Payne: At this point, we don't know the answer to that. Those were some of the things we were trying to get answered before caucus night. And again, the state party declined repeatedly to give specific details about the vetting that had been done. They said vetting was done and that it was in consultation with cybersecurity experts. They gave no detail on what that process was.

I will say, also, the app was made available to these local precinct leaders only within the past couple of weeks leading into caucus night. I had heard issues from some precinct leaders just in not being familiar with the process and needing more guidance — even on caucus day — in just how to operate the app. So it seems that there were a number of issues with familiarity. Other precinct leaders got error messages, as well, in trying to use the app.

Mathieu: Sounds like it was not ready for prime time. Do you have any sense of when we might start hearing numbers from the Democratic Party?

Payne: Not at this point. We did have a very brief press call with Troy Price, the chair of the Iowa Democratic Party, at 1 a.m. our time. He said then that the party was in the process of manually verifying all the precinct results and earlier this morning said that they expect to have the numbers out later today. And again, they've emphasized that this is not a hack or an intrusion. They say it is a reporting issue with the app itself and not a hack.
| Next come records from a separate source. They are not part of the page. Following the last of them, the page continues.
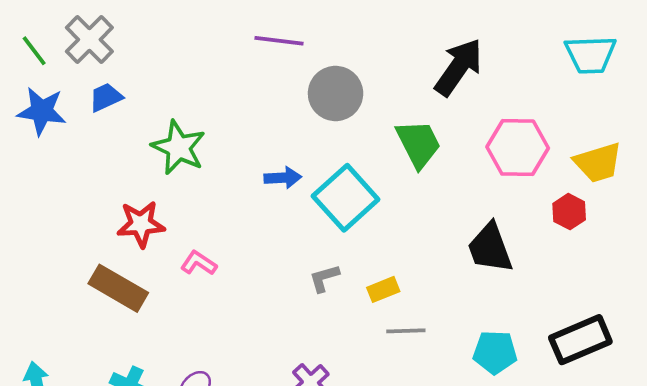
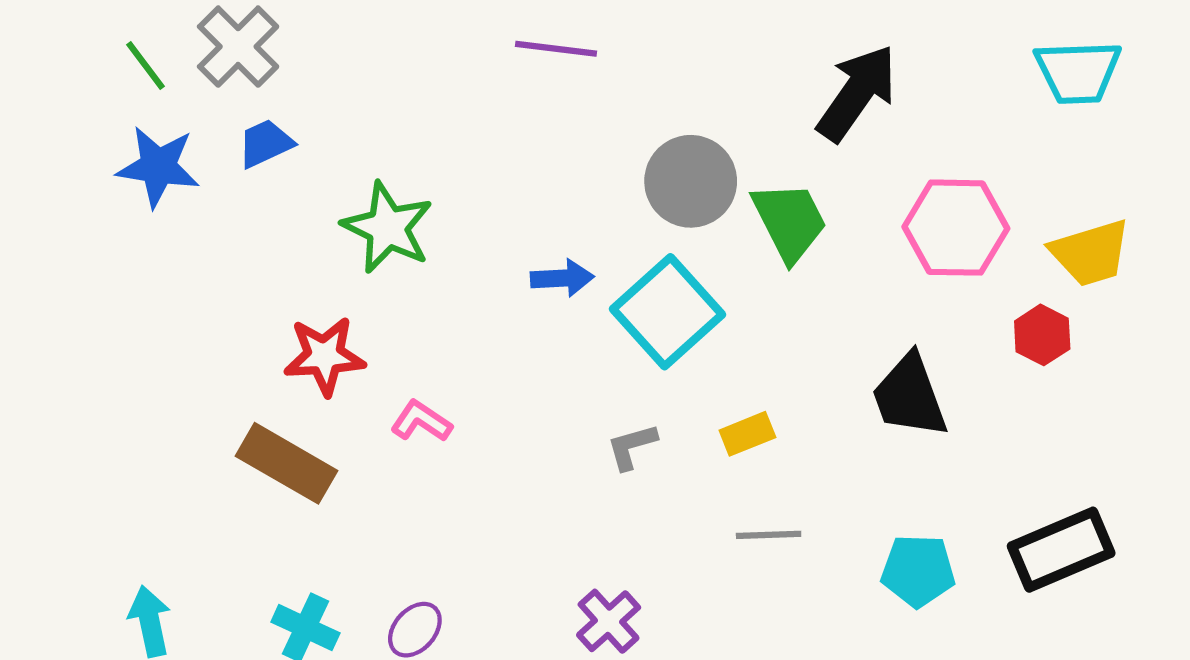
gray circle: (336, 94) -> (691, 181), moved
yellow rectangle: (383, 289) -> (747, 434), moved

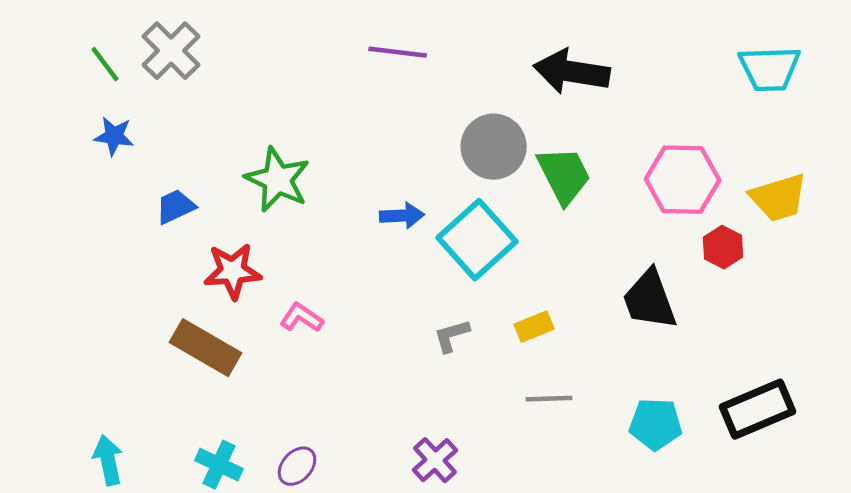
black arrow: (857, 93) -> (572, 72), moved, turned -116
blue trapezoid: (265, 143) -> (176, 207), moved
blue star: (158, 167) -> (114, 136), size x0.7
red hexagon: (1042, 335) -> (723, 247), moved

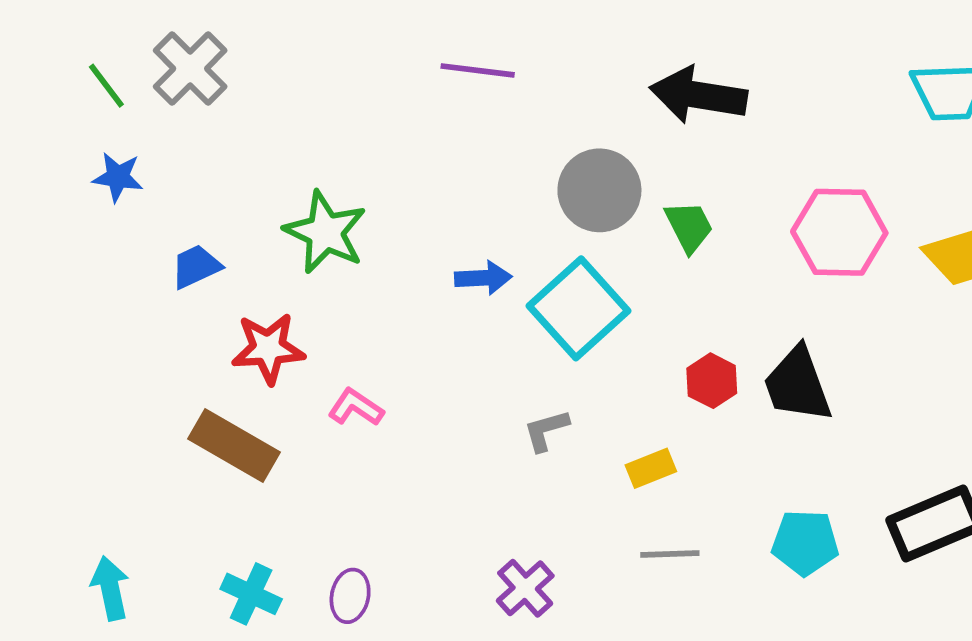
green trapezoid: (564, 175) -> (689, 227), size x0.7
red hexagon: (723, 247) -> (712, 381), moved
yellow rectangle: (534, 327) -> (651, 468), moved
gray line: (549, 399) -> (670, 554), moved
purple ellipse: (297, 466) -> (350, 596), turned -30

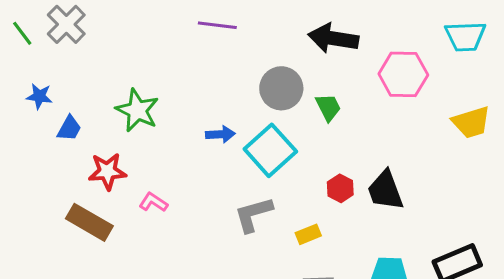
blue star: (118, 177) -> (39, 96), moved
pink hexagon: (839, 232) -> (403, 74), moved
blue trapezoid: (196, 267) -> (69, 128), turned 144
gray L-shape: (546, 430) -> (253, 214), size x1.6

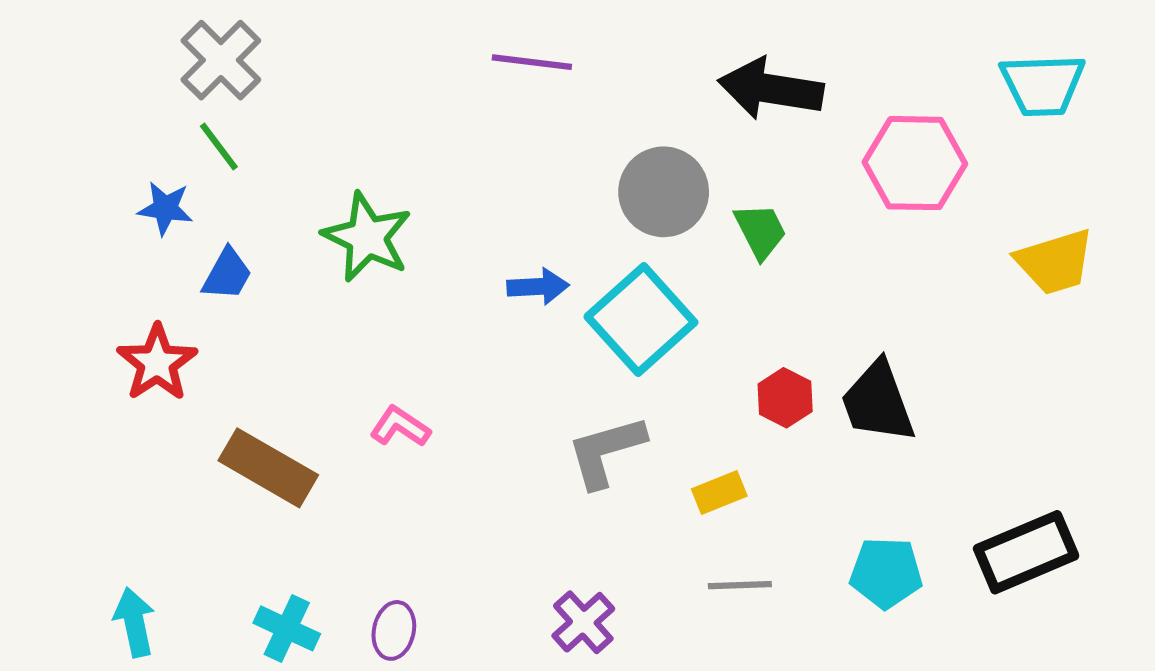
green line: (22, 33) -> (219, 147), moved
red star: (107, 171) -> (157, 363), moved, turned -30

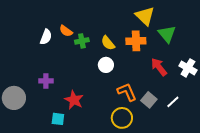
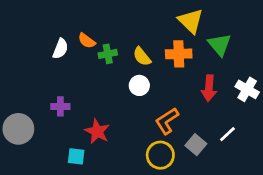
red arrow: (159, 67) -> (209, 88), turned -138
orange L-shape: (127, 92) -> (167, 121), turned -100
gray square: (149, 100) -> (196, 145), moved

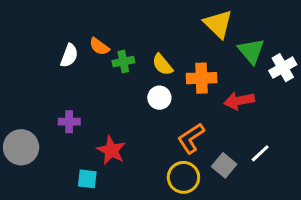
orange cross: (179, 54) -> (202, 78), moved
red arrow: (209, 88) -> (239, 101), turned 75
white cross: (247, 89) -> (283, 68), moved, turned 30

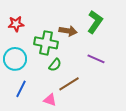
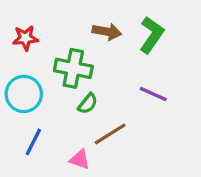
brown arrow: (68, 31) -> (107, 32), moved

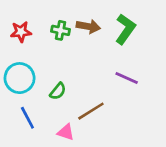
green cross: (73, 68) -> (61, 30), moved, size x0.6
green semicircle: (88, 104) -> (58, 91), moved
blue line: (33, 142) -> (27, 118), turned -55

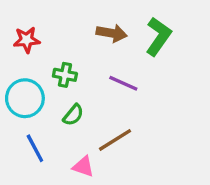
green cross: (61, 30) -> (65, 75), moved
purple line: (127, 78) -> (123, 83), moved

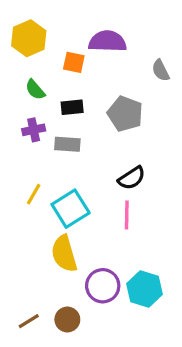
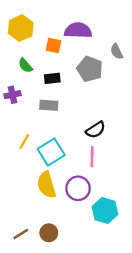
gray pentagon: (125, 114) -> (90, 69), moved
purple cross: (34, 130) -> (13, 95), moved
purple circle: (103, 286) -> (78, 188), moved

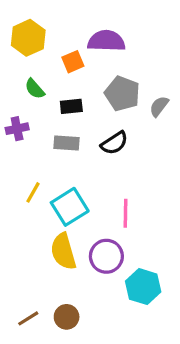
orange square: (53, 46) -> (73, 62), turned -35
gray semicircle: (117, 51) -> (159, 106), moved, turned 63
black semicircle: (96, 130) -> (114, 143), moved

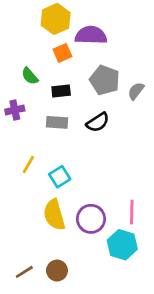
yellow hexagon: (28, 38) -> (56, 19), moved
cyan square: (70, 207) -> (60, 177), size x0.7
pink line: (126, 213) -> (132, 212), moved

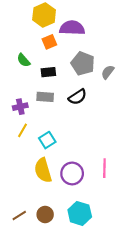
purple cross: (15, 110) -> (20, 107), moved
cyan hexagon: (122, 245) -> (80, 213), moved

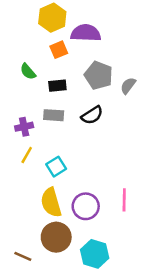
brown circle: (45, 214) -> (56, 237), moved, size x1.5
brown line: (19, 216) -> (23, 256), turned 56

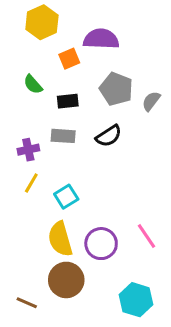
yellow hexagon: (52, 18) -> (42, 22), moved
pink line: (124, 200) -> (147, 236), turned -35
cyan hexagon: (95, 254) -> (136, 300), moved

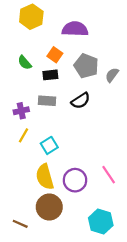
orange square: (69, 59) -> (55, 55), moved, turned -32

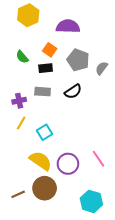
yellow semicircle: (45, 177) -> (40, 161), turned 140
brown line: (20, 224) -> (18, 194), moved, turned -48

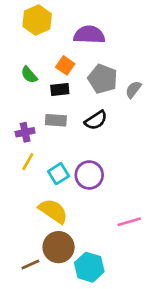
pink line: (98, 159) -> (129, 222), moved, turned -72
purple circle: (68, 164) -> (89, 175), moved
brown line: (18, 194) -> (30, 264), moved
cyan hexagon: (91, 201) -> (89, 267), moved

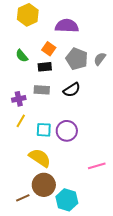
gray semicircle: (133, 90) -> (100, 59), moved
cyan square: (59, 174) -> (44, 130), turned 35

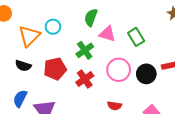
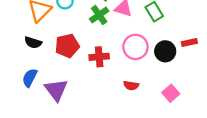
green cross: (85, 50) -> (99, 15), moved
red cross: (85, 79) -> (99, 57), turned 30

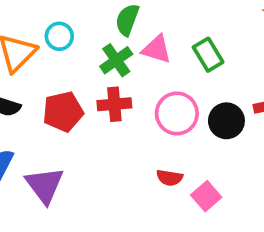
red cross: (99, 57) -> (114, 104), moved
pink square: (171, 93) -> (206, 196), moved

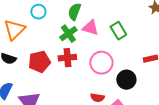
cyan circle: (59, 36) -> (38, 12), moved
black circle: (226, 121) -> (126, 80), moved

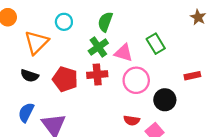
pink triangle: (90, 28) -> (124, 53), moved
red pentagon: (39, 62) -> (65, 79), turned 30

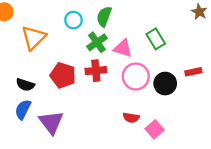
cyan circle: (64, 22) -> (73, 20), moved
black semicircle: (30, 76) -> (25, 85), moved
black circle: (165, 100) -> (165, 84), moved

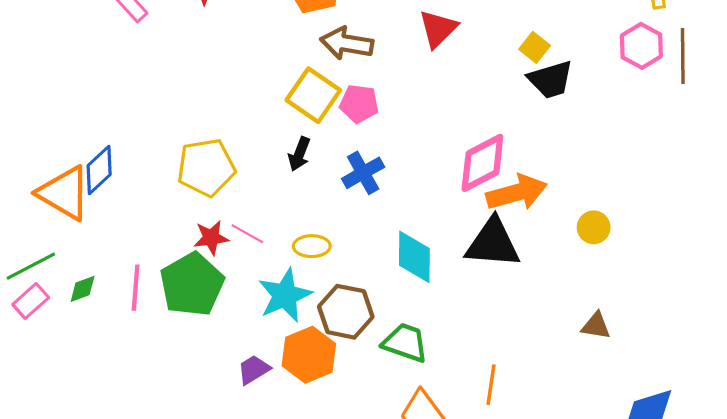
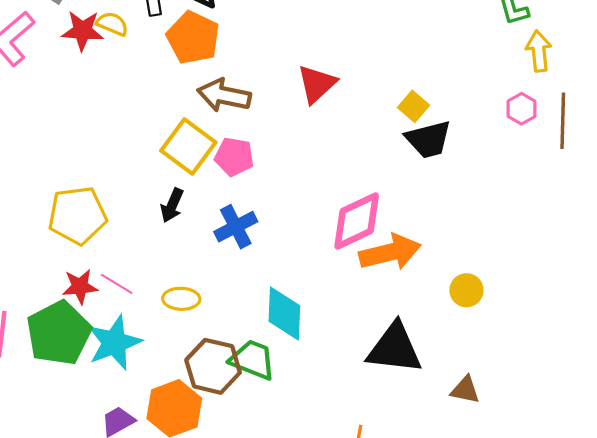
pink hexagon: (641, 46) -> (521, 109), size x0.7
black triangle: (493, 243) -> (395, 348), moved
cyan star: (285, 295) -> (114, 343), moved
green trapezoid: (405, 343) -> (253, 360), moved

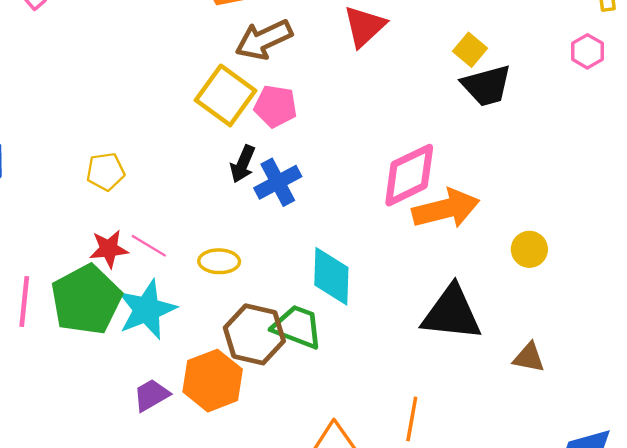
brown arrow: (224, 95) -> (264, 40), turned -36
black arrow: (172, 205) -> (243, 164), moved
yellow pentagon: (77, 215) -> (105, 172), size x0.6

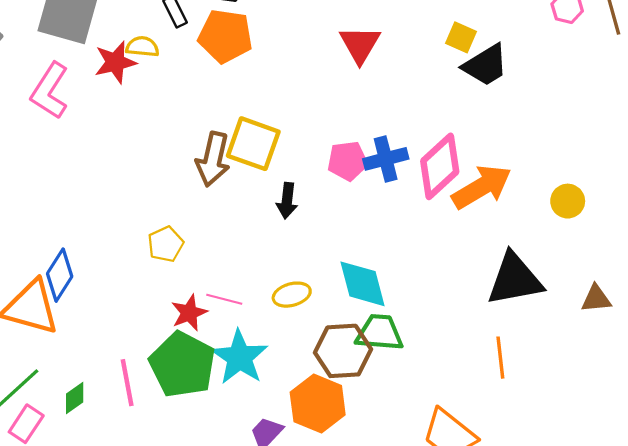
brown arrow: (264, 40) -> (213, 159), moved, turned -36
pink pentagon: (275, 106) -> (347, 161), moved
blue cross: (278, 182) -> (386, 159), moved, turned 30
cyan diamond: (331, 276) -> (363, 284), moved
orange line: (412, 419) -> (500, 358), moved

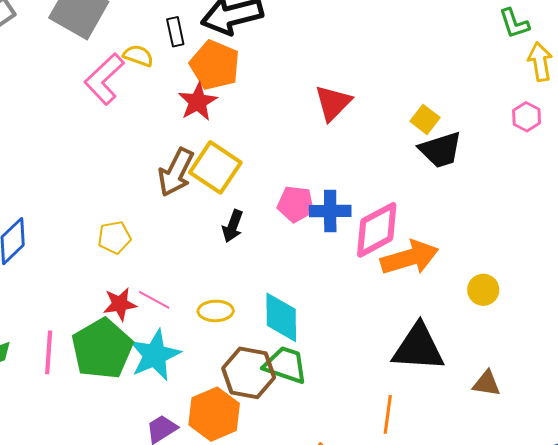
red star: (115, 62) -> (198, 102), moved, turned -30
pink L-shape: (50, 91) -> (104, 79), moved

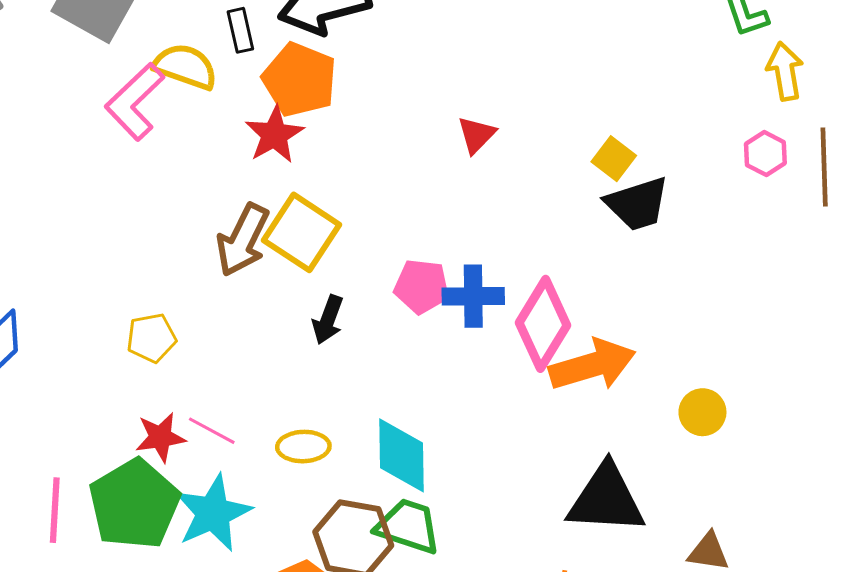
yellow semicircle: (138, 56) -> (185, 67), size x1.4
red triangle: (333, 103) -> (476, 135), size x0.7
pink diamond: (377, 230) -> (543, 324), turned -30

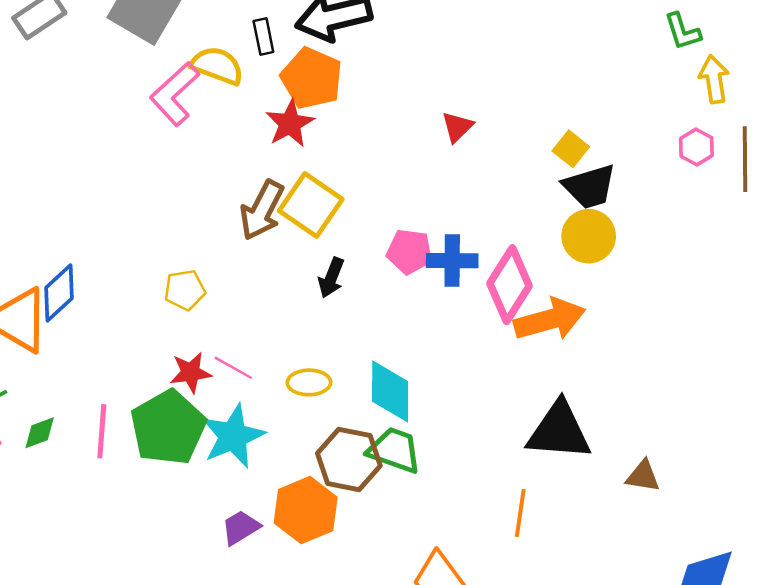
yellow circle: (702, 412) -> (589, 236), moved, size x1.4

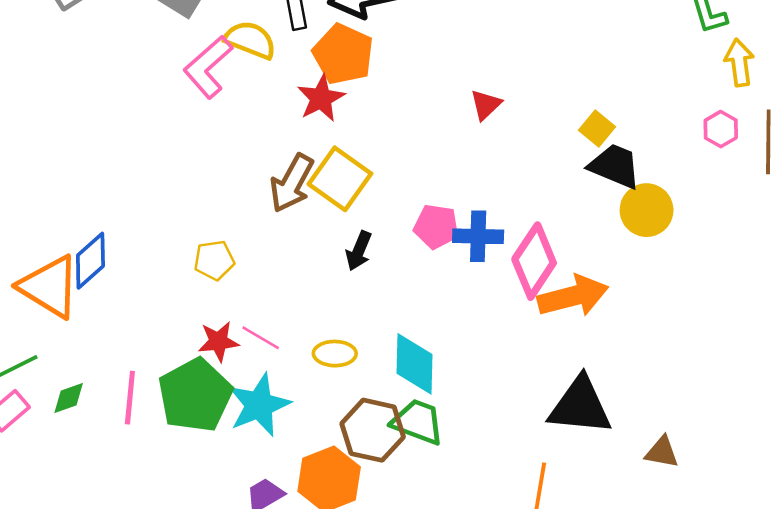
black trapezoid: (590, 187) -> (615, 166), turned -142
yellow circle: (589, 236) -> (647, 210), moved

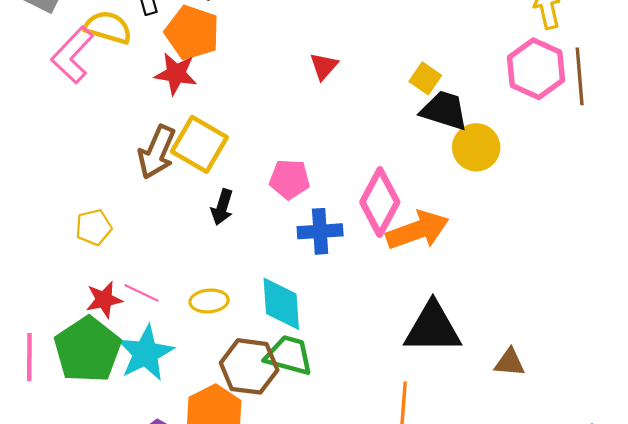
red star: (321, 98) -> (176, 74), turned -30
pink hexagon: (721, 129) -> (536, 69), size x1.8
blue cross: (478, 236) -> (320, 231), moved

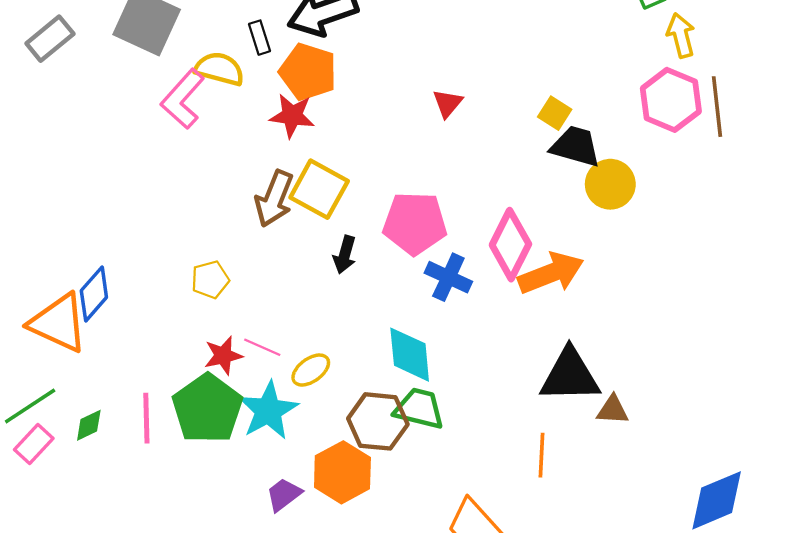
pink pentagon: (289, 179) -> (415, 223), size x1.5
blue cross: (320, 231) -> (448, 277), turned 30
yellow ellipse: (209, 301) -> (311, 370), moved, turned -30
brown triangle: (510, 362) -> (613, 410), moved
Mathieu: The campaigns certainly are not very pleased about this, for obvious reasons. Are you hearing reactions from the campaigns? Could we have a lawsuit if this goes on longer than a couple of hours? This is pretty critical information.

Payne: I can't speak to any lawsuit, but certainly these candidates have spent months — some of them working on a year — in Iowa. A tremendous amount of effort, a tremendous amount of time [and] money. Some of these candidates really had an Iowa-first campaign strategy and were really betting on this state and historically, the boost that has been available to candidates that do well in this state.

To not even be able to try the case on the merits of the results out of Iowa is a huge blow for these candidates. Joe Biden's campaign in particular has been very vocal and very critical, demanding answers from the Iowa Democratic Party. So we'll see if we get those answers.